BEGIN

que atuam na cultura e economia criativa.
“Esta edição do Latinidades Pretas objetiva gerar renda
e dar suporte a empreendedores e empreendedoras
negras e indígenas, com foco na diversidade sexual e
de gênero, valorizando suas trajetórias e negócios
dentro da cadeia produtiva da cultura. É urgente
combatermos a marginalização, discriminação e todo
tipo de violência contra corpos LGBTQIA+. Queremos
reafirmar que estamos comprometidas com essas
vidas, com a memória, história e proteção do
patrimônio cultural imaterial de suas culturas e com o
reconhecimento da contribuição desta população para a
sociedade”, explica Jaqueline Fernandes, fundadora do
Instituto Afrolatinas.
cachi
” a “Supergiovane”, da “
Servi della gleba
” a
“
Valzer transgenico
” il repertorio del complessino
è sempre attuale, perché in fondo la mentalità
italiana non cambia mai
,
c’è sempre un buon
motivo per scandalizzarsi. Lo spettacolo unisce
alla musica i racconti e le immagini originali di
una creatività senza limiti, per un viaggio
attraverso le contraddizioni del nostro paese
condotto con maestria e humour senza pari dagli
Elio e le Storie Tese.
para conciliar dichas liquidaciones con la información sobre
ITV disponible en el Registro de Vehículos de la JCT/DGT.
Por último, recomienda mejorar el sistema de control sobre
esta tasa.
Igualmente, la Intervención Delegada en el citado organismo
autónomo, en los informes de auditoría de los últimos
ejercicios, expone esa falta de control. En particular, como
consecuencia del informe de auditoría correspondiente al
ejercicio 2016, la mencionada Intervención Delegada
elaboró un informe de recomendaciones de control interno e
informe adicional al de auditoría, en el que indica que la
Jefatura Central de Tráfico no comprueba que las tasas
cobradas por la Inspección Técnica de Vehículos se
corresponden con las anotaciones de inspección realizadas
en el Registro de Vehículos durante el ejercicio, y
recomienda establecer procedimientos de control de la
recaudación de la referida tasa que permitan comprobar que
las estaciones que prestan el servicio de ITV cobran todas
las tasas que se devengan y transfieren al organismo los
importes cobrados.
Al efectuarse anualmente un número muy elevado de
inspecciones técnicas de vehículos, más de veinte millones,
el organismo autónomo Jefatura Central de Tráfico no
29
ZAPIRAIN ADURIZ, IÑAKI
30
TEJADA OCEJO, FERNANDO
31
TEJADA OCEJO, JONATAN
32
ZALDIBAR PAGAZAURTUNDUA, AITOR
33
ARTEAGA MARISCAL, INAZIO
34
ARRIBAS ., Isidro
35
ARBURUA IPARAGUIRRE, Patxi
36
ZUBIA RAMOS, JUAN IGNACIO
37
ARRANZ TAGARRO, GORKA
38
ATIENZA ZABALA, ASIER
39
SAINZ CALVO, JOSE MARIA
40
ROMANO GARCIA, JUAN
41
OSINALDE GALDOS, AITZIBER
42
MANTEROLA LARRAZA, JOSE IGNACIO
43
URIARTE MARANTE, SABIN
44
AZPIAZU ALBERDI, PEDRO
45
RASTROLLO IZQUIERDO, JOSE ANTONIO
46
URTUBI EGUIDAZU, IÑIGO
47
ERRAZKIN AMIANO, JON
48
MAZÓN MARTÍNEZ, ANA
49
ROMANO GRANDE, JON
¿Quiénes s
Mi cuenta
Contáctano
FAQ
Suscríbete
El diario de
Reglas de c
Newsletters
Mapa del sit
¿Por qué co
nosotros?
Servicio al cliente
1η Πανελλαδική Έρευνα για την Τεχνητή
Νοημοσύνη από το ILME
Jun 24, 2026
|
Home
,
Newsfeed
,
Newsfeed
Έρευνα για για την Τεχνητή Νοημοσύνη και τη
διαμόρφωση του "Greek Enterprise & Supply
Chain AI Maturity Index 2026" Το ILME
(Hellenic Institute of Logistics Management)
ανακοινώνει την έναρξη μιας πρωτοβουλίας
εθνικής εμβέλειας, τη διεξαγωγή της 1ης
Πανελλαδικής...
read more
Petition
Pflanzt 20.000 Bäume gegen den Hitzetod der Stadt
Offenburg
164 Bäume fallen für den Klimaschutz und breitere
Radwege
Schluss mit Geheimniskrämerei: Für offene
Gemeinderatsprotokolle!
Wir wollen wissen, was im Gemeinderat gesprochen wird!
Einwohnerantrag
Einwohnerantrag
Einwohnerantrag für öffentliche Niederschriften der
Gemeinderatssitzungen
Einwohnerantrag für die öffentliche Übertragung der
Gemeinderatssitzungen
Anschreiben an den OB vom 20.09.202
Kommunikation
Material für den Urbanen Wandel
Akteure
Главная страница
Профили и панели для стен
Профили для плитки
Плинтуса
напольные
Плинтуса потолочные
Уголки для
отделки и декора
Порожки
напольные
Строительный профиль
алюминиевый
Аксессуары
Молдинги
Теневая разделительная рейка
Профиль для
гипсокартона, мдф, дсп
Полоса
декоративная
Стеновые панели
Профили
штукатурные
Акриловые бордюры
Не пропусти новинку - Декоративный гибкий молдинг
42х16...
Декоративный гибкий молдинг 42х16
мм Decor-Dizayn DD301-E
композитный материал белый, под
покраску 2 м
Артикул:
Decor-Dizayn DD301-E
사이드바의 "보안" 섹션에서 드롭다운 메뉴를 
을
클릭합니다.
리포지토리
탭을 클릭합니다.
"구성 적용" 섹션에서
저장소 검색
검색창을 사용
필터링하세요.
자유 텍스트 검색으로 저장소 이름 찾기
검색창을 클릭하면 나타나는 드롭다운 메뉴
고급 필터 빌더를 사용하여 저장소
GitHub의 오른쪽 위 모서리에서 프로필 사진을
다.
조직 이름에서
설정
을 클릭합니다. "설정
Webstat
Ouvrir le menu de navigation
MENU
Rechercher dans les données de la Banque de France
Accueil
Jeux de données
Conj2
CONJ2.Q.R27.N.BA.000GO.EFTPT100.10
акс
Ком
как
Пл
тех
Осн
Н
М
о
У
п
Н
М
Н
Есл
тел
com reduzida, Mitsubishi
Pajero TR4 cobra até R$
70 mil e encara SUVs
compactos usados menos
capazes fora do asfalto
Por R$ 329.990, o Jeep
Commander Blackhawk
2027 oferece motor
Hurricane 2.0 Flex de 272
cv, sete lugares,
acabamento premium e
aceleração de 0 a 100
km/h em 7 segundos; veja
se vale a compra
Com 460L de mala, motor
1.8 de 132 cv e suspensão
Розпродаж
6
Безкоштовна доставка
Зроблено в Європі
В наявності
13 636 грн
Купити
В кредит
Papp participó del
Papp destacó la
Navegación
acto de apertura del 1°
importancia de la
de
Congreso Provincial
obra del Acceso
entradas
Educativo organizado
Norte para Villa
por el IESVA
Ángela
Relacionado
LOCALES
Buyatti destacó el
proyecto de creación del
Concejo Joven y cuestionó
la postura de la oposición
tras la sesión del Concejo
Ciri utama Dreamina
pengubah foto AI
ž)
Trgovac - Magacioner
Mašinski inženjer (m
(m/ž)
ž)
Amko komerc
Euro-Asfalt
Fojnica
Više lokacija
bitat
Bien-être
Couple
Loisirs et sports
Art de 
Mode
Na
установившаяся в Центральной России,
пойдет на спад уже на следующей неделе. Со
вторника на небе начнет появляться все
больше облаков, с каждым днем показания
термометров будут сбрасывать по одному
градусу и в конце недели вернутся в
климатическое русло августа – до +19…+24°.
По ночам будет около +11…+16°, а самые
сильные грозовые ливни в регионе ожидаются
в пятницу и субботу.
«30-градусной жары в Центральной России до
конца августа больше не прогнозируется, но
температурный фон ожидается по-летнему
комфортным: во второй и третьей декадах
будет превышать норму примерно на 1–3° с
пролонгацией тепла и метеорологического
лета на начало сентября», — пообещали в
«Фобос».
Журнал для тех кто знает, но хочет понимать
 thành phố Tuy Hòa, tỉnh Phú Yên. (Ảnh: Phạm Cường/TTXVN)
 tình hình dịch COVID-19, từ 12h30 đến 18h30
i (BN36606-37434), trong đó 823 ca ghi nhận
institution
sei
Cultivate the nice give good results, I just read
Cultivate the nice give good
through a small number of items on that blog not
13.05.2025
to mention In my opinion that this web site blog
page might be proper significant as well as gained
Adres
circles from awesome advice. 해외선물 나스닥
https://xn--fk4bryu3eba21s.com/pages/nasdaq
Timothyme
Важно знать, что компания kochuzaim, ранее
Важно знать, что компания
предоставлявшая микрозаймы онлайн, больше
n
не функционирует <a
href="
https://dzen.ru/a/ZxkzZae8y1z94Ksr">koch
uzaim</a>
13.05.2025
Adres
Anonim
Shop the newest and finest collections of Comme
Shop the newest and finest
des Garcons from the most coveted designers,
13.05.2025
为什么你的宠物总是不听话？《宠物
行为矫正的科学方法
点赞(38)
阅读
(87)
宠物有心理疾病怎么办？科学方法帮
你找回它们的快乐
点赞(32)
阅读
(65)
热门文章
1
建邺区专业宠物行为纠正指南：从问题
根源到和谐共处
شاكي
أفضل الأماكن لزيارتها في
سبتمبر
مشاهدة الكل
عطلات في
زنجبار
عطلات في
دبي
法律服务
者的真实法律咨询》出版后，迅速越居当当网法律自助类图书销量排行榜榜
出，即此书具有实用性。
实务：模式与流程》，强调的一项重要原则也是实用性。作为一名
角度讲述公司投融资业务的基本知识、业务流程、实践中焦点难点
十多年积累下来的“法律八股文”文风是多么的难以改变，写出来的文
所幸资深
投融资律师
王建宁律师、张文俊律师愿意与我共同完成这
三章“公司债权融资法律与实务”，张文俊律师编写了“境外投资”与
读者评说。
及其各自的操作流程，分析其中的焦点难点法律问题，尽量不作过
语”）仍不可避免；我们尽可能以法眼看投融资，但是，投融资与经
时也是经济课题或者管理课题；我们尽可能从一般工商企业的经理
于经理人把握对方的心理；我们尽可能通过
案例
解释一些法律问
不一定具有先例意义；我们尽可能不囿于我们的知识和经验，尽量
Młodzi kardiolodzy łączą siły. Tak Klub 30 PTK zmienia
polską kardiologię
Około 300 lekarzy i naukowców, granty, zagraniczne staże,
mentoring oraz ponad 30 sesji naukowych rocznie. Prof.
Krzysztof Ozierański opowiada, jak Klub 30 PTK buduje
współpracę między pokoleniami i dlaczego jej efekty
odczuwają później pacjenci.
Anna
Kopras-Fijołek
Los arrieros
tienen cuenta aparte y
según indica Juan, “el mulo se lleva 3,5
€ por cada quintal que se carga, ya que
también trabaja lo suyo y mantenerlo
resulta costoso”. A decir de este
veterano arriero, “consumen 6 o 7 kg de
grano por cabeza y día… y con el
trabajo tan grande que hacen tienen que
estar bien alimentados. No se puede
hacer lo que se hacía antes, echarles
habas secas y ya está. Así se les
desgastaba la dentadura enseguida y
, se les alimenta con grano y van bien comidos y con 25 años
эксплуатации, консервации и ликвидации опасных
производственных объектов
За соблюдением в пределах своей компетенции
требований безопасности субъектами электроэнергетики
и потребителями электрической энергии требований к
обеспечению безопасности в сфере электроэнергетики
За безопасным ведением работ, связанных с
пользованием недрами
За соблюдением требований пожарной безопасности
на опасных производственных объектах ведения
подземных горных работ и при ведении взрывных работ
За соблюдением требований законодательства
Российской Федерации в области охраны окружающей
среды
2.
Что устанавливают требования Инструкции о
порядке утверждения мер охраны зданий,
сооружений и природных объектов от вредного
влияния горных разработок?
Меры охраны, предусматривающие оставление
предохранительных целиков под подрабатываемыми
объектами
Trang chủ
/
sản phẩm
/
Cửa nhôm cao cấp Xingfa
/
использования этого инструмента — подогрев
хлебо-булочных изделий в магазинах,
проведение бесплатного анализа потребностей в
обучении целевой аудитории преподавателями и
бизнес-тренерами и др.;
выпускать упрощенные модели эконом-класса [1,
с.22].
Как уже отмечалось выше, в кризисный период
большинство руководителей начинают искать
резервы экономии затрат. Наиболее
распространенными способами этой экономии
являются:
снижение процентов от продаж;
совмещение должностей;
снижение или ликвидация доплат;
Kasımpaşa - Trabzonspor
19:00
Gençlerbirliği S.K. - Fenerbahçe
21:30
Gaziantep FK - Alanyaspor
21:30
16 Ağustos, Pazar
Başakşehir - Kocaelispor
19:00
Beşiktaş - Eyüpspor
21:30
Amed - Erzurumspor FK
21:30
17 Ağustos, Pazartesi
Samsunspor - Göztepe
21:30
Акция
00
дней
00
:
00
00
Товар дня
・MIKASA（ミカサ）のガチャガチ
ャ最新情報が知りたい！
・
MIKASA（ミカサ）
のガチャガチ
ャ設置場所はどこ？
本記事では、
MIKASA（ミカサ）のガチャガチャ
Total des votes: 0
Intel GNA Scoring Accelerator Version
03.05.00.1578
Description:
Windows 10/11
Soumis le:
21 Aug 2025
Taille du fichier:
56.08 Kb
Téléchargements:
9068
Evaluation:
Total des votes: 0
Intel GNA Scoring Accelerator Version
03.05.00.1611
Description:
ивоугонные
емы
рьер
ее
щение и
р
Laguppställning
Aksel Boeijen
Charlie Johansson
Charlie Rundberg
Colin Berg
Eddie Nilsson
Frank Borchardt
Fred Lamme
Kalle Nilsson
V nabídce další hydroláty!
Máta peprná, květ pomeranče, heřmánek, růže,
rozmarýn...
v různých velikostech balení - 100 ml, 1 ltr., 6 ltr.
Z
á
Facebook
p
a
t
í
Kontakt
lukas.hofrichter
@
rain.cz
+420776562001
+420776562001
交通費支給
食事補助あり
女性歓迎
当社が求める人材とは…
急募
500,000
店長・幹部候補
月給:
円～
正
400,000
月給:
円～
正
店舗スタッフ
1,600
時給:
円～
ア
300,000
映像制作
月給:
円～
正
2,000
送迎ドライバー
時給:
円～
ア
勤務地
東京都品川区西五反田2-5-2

END

— Work instruction —
Reproduce the listing above exactly as far as the line with "attraverso le contraddizioni del nostro paese", that line included.

— Solution for this problem —
que atuam na cultura e economia criativa.
“Esta edição do Latinidades Pretas objetiva gerar renda
e dar suporte a empreendedores e empreendedoras
negras e indígenas, com foco na diversidade sexual e
de gênero, valorizando suas trajetórias e negócios
dentro da cadeia produtiva da cultura. É urgente
combatermos a marginalização, discriminação e todo
tipo de violência contra corpos LGBTQIA+. Queremos
reafirmar que estamos comprometidas com essas
vidas, com a memória, história e proteção do
patrimônio cultural imaterial de suas culturas e com o
reconhecimento da contribuição desta população para a
sociedade”, explica Jaqueline Fernandes, fundadora do
Instituto Afrolatinas.
cachi
” a “Supergiovane”, da “
Servi della gleba
” a
“
Valzer transgenico
” il repertorio del complessino
è sempre attuale, perché in fondo la mentalità
italiana non cambia mai
,
c’è sempre un buon
motivo per scandalizzarsi. Lo spettacolo unisce
alla musica i racconti e le immagini originali di
una creatività senza limiti, per un viaggio
attraverso le contraddizioni del nostro paese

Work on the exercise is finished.